Projects

Skin cells for healing intestinal wounds

Skin-like cells can heal colonic ulcers

The primary goal of treatments for inflammatory bowel disease is “mucosal healing,” which describes the complete healing of the intestines back to their healthy state. However, healing is not directly promoted by any of the available and limited medications. We have discovered that the body has an unusual but highly effective mode of intestinal healing that involves recruiting skin-like cells into wound. In this project, we are trying to understand how these under-appreciated skin-like cells can adapt to the intestine and ultimately restore organ function while providing long-term remission from disease.

How organ identity influences susceptibility to disease

Immune cell infiltration and crypt abscesses resulting from severe colitis

Why does inflammatory bowel disease primarily affect the intestines and not begin in some other organs? Why do mutations cause cancer in one organ but not another? The answers to these questions could guide effective treatments by asking what molecular mechanisms the “other” organs have that make them resistant to disease.

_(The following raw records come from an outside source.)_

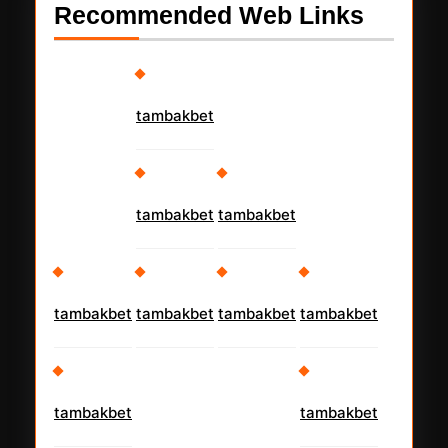
Recommended Web Links
tambakbet
tambakbet
tambakbet
tambakbet
tambakbet
tambakbet
tambakbet
tambakbet
tambakbet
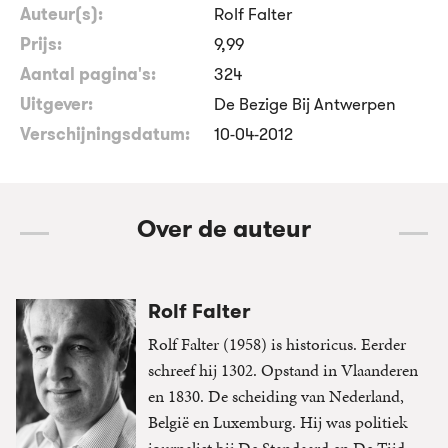
Auteur(s):
Rolf Falter
Prijs:
9
,
99
Aantal pagina's:
324
Uitgever:
De Bezige Bij Antwerpen
Verschijningsdatum:
10-04-2012
Over de auteur
Rolf Falter
Rolf Falter (1958) is historicus. Eerder
schreef hij 1302. Opstand in Vlaanderen
en 1830. De scheiding van Nederland,
België en Luxemburg. Hij was politiek
journalist bij De Standaard en De Tijd,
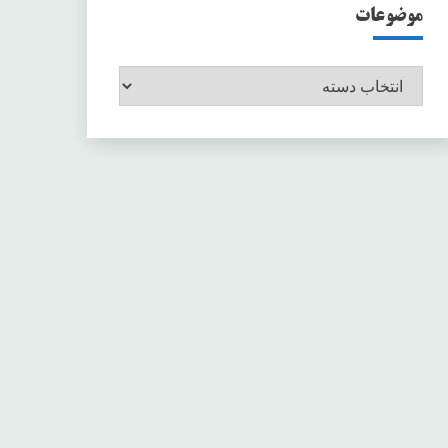
موضوعات
موضوعات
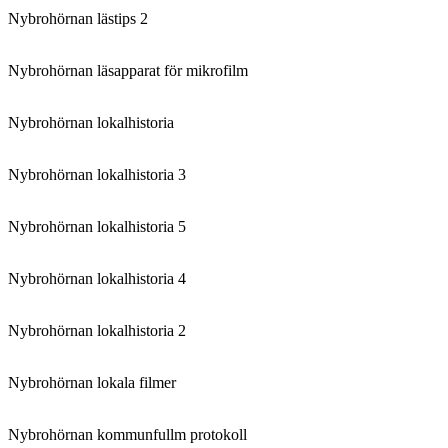
Nybrohörnan lästips 2
Nybrohörnan läsapparat för mikrofilm
Nybrohörnan lokalhistoria
Nybrohörnan lokalhistoria 3
Nybrohörnan lokalhistoria 5
Nybrohörnan lokalhistoria 4
Nybrohörnan lokalhistoria 2
Nybrohörnan lokala filmer
Nybrohörnan kommunfullm protokoll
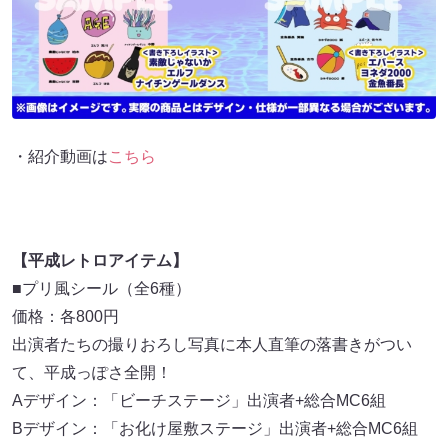
・紹介動画は
こちら
【平成レトロアイテム】
■プリ風シール（全6種）
価格：各800円
出演者たちの撮りおろし写真に本人直筆の落書きがつい
て、平成っぽさ全開！
Aデザイン：「ビーチステージ」出演者+総合MC6組
Bデザイン：「お化け屋敷ステージ」出演者+総合MC6組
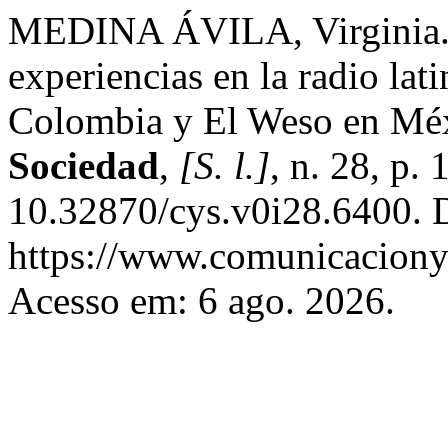
MEDINA ÁVILA, Virginia. 
experiencias en la radio la
Colombia y El Weso en Mé
Sociedad
,
[S. l.]
, n. 28, p.
10.32870/cys.v0i28.6400. 
https://www.comunicaciony
Acesso em: 6 ago. 2026.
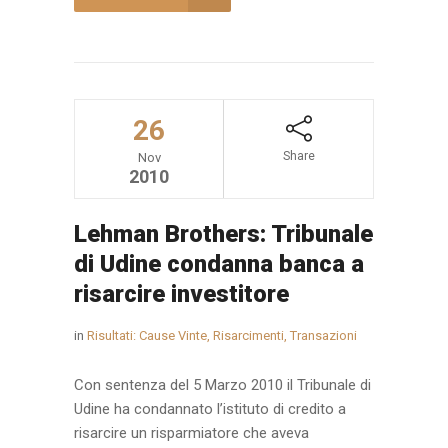
26
Share
Nov
2010
Lehman Brothers: Tribunale
di Udine condanna banca a
risarcire investitore
in
Risultati: Cause Vinte, Risarcimenti, Transazioni
Con sentenza del 5 Marzo 2010 il Tribunale di
Udine ha condannato l’istituto di credito a
risarcire un risparmiatore che aveva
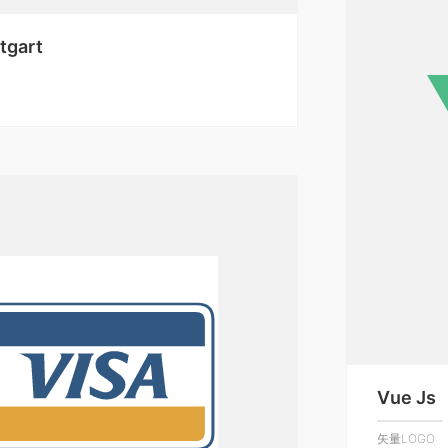
tgart
Vue Js
矢量LOGO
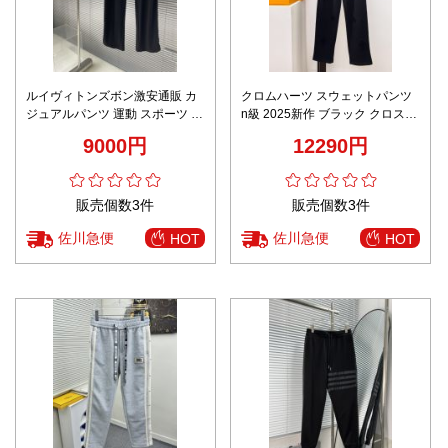
ルイヴィトンズボン激安通販 カ
クロムハーツ スウェットパンツ
ジュアルパンツ 運動 スポーツ 純
n級 2025新作 ブラック クロス刺
綿 花刺繍 ランニング ブラック
繍 ロゴ入り 高品質 ジョガー風
9000円
12290円
ストリート
販売個数3件
販売個数3件
佐川急便
佐川急便
HOT
HOT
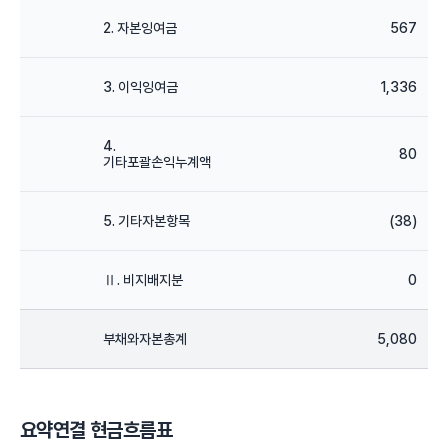
2. 자본잉여금
567
3. 이익잉여금
1,336
4.
80
기타포괄손익누계액
5. 기타자본항목
(38)
Ⅱ. 비지배지분
0
부채와자본총계
5,080
요약연결 현금흐름표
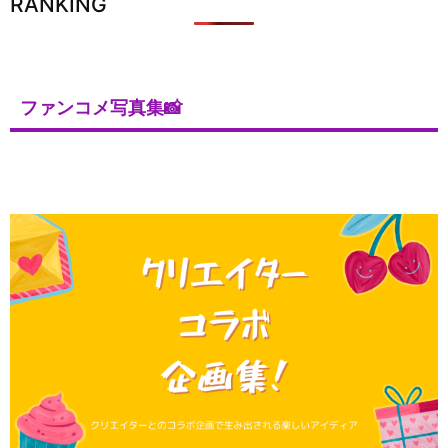
RANKING
ファンコメ写真集📸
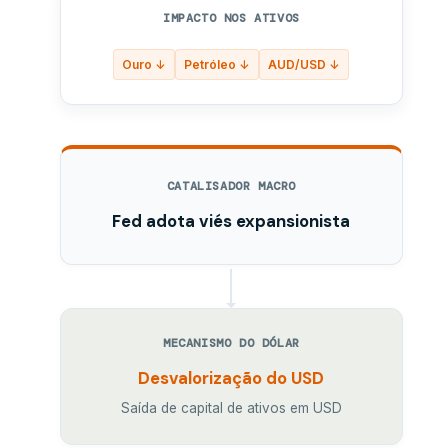
IMPACTO NOS ATIVOS
Ouro ↓
Petróleo ↓
AUD/USD ↓
CATALISADOR MACRO
Fed adota viés expansionista
MECANISMO DO DÓLAR
Desvalorização do USD
Saída de capital de ativos em USD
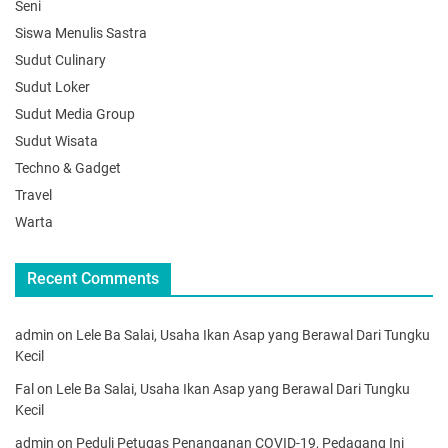
Seni
Siswa Menulis Sastra
Sudut Culinary
Sudut Loker
Sudut Media Group
Sudut Wisata
Techno & Gadget
Travel
Warta
Recent Comments
admin
on
Lele Ba Salai, Usaha Ikan Asap yang Berawal Dari Tungku
Kecil
Fal
on
Lele Ba Salai, Usaha Ikan Asap yang Berawal Dari Tungku
Kecil
admin
on
Peduli Petugas Penanganan COVID-19, Pedagang Ini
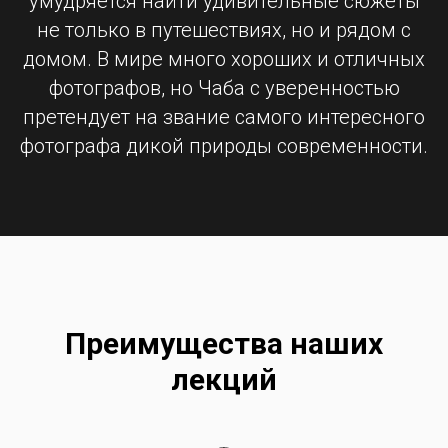
умудряется найти удивительные сюжеты
не только в путешествиях, но и рядом с
домом. В мире много хороших и отличных
фотографов, но Чаба с уверенностью
претендует на звание самого интересного
фотографа дикой природы современности.
Преимущества наших
лекций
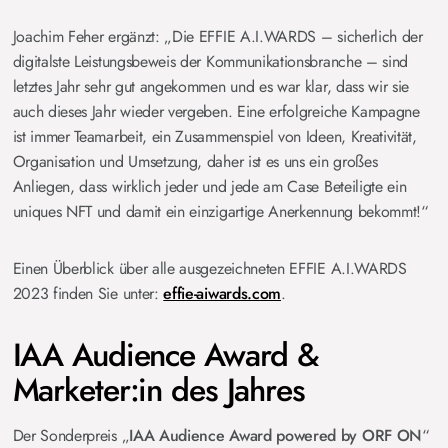
Joachim Feher ergänzt: „Die EFFIE A.I.WARDS – sicherlich der
digitalste Leistungsbeweis der Kommunikationsbranche – sind
letztes Jahr sehr gut angekommen und es war klar, dass wir sie
auch dieses Jahr wieder vergeben. Eine erfolgreiche Kampagne
ist immer Teamarbeit, ein Zusammenspiel von Ideen, Kreativität,
Organisation und Umsetzung, daher ist es uns ein großes
Anliegen, dass wirklich jeder und jede am Case Beteiligte ein
uniques NFT und damit ein einzigartige Anerkennung bekommt!“
Einen Überblick über alle ausgezeichneten EFFIE A.I.WARDS
2023 finden Sie unter:
effie-aiwards.com
.
IAA Audience Award &
Marketer:in des Jahres
Der Sonderpreis „
IAA Audience Award powered by ORF ON
“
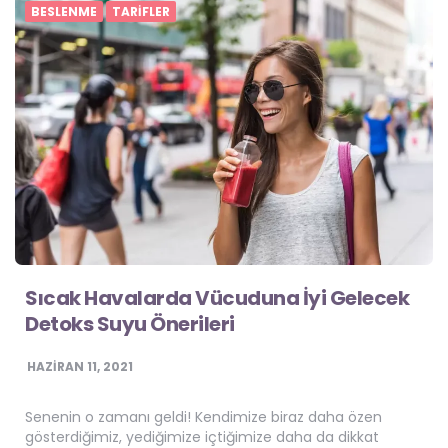
BESLENME
TARIFLER
Sıcak Havalarda Vücuduna İyi Gelecek
Detoks Suyu Önerileri
HAZIRAN 11, 2021
Senenin o zamanı geldi! Kendimize biraz daha özen
gösterdiğimiz, yediğimize içtiğimize daha da dikkat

In this project, we are studying how the unique pattern of cells in the intestines influences the inflammatory bowel disease-associated microbiome and the overall susceptibility to cancer. To perform these studies, we are replacing key elements of the intestinal architecture with cells of another organ.

Systems-level reconstruction of regenerative patterns during intestinal inflammation

Reconstructing the developmental trajectories of cells using machine learning

What causes the chronicity of autoimmune illnesses such as inflammatory bowel disease, rheumatoid arthritis, multiple sclerosis, and others? We believe that these diseases involve the generation of abnormal stem cells; these stem cells produce a wide range of “daughter” cells that propagate these defects forward through many generations of cells. As a result, available treatments are not truly getting to the root cause of the disease at the stem-cell level. In this project, we are using next-generation techniques to identify and map the descendants of these disease-associated stem cells, in hopes of elucidating new therapeutic targets.

3D reconstruction of inflammatory bowel disease intestines for personalized medicine

3D imaging of the colon afflicted with inflammation

Current state-of-the-art techniques for examining intestinal tissue involve cutting the tissue into thin, 2-dimensional slices. While providing cellular resolution and relative ease of manipulation, these histological techniques largely obscure the 3-dimensional structure of the tissue. Unfortunately, the tissue remodeling that is seen in inflammatory bowel disease and colonic wound healing involves significant changes in 3D. We have developed an imaging technique for 3D-reconstruction of human intestinal tissue at cellular resolution; we are investigating whether this technique can yield new insights into the unique stem cell populations and cellular rearrangements that may define the disease state on a patient-by-patient level.